In every stage of these
Oppressions We have Petitioned for Redress in
the most humble terms. Our repeated Petitions
have been answered only by repeated injury.
A Prince, whose character is thus marked by
every act which may define a Tyrant, is unfit
to be the ruler of a free people.
Nor have We been wanting
in attentions to our British brethren.
- We have warned them
from time to time of attempts by their legislature
to extend an unwarrantable jurisdiction over
us.
- We have reminded
them of the circumstances of our emigration
and settlement here.
- We have appealed
to their native justice and magnanimity, and
we have conjured them by the ties of our common
kindred to disavow these usurpations, which
would inevitably interrupt our connections
and correspondence.
They too have been
deaf to the voice of justice and of consanguinity.

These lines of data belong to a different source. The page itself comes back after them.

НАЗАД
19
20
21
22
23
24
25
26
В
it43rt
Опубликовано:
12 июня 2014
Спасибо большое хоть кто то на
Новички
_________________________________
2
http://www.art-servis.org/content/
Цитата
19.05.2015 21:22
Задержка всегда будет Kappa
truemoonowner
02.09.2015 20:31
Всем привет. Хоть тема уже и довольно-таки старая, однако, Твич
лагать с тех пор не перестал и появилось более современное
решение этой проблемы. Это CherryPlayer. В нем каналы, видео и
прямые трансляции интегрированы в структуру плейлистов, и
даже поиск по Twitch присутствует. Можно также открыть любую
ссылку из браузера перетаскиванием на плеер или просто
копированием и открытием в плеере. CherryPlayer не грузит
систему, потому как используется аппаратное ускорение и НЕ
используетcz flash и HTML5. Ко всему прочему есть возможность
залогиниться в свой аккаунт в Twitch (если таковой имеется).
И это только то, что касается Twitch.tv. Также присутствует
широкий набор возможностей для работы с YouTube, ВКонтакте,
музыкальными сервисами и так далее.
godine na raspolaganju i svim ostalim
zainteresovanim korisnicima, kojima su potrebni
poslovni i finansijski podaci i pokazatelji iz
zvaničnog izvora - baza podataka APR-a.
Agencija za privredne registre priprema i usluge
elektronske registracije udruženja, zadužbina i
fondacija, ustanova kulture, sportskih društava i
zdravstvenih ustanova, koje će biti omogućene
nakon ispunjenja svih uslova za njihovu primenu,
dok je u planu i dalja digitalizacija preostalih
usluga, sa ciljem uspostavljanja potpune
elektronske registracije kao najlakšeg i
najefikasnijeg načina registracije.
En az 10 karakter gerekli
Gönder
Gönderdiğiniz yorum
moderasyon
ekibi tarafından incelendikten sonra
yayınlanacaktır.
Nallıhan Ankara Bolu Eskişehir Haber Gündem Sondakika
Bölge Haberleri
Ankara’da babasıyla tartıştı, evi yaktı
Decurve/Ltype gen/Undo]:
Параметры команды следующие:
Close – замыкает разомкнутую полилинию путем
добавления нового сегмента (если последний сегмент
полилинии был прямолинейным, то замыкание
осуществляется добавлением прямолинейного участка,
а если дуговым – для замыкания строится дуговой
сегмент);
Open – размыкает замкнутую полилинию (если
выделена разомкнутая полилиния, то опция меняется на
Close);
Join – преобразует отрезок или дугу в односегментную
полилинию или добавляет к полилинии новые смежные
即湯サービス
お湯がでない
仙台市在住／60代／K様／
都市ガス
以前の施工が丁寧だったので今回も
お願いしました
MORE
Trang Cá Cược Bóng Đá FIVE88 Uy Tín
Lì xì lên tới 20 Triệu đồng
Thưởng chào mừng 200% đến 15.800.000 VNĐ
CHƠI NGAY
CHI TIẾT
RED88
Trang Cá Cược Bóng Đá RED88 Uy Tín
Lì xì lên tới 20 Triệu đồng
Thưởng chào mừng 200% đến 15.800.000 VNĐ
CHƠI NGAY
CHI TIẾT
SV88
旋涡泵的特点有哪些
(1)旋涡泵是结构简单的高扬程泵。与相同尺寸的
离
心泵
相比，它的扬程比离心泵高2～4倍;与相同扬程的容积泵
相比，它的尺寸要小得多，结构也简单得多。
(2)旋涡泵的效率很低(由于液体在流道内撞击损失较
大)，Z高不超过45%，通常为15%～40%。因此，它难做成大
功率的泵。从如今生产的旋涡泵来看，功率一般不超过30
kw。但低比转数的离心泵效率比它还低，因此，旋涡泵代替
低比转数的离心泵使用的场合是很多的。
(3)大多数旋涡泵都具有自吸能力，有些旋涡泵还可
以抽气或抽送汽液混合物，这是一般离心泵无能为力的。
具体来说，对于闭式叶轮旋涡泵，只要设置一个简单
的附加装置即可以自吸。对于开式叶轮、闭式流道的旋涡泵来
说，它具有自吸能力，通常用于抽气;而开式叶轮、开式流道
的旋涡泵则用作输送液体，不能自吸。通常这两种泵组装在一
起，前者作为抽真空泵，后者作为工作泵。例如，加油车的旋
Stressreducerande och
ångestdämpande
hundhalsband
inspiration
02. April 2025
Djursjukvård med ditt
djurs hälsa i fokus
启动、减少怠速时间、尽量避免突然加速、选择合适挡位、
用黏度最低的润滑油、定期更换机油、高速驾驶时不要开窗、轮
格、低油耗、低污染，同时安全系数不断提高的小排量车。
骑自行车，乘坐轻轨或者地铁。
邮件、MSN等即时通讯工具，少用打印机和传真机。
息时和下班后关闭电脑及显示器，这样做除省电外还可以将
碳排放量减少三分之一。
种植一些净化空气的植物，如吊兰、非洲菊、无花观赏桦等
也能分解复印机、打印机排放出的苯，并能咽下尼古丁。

We must, therefore, acquiesce in the necessity,
which denounces our Separation, and hold them,
as we hold the rest of mankind, Enemies in War,
in Peace Friends.
We, therefore, the
Representatives of the United States of America,
in General Congress, Assembled, appealing to
the Supreme Judge of the world for the rectitude
of our intentions, do, in the Name, and by the
authority of the good People of these Colonies,
solemnly publish and declare.
That these
United Colonies are, and of Right ought to be
Free and Independent States; that they are Absolved
from all Allegiance to the British Crown, and
that all political connection between them and
the State of Great Britain is and ought to be
totally dissolved; and
that as Free and Independent States, they have
full Power to levy War, conclude Peace, contract
Alliances, establish Commerce, and
to do all other Acts and Things which Independent
States may of right do.
And
for the support of this Declaration, with a
firm reliance on the protection of Divine Providence,
we mutually pledge to each other our Lives,
our Fortunes, and our sacred Honor.
Josiah Bartlett, William
Whipple, Matthew Thornton, John
Hancock, Samual Adams, John Adams, Robert Treat
Paine, Elbridge Gerry, Stephen
Hopkins, William Ellery, Roger
Sherman, Samuel Huntington, William Williams,
Oliver Wolcott, William
Floyd, Philip Livingston, Francis Lewis, Lewis
Morris, Richard
Stockton, John Witherspoon, Francis Hopkinson,
John Hart, Abraham Clark, Robert
Morris, Benjamin Rush, Benjamin Franklin, John
Morton, George Clymer, James Smith, George Taylor,
James Wilson, George Ross, Caesar
Rodney, George Read, Thomas McKean, Samuel
Chase, William Paca, Thomas Stone, Charles Carroll, George
Wythe, Richard Henry Lee, Thomas Jefferson,
Benjamin Harrison, Thomas Nelson, Jr., Francis
Lightfoot Lee, Carter Braxton, William
Hooper, Joseph Hewes, John Penn, Edward
Rutledge, Thomas Heyward, Jr., Thomas Lynch,
Jr., Arthur Middleton, Button
Gwinnett, Lyman Hall, George Walton.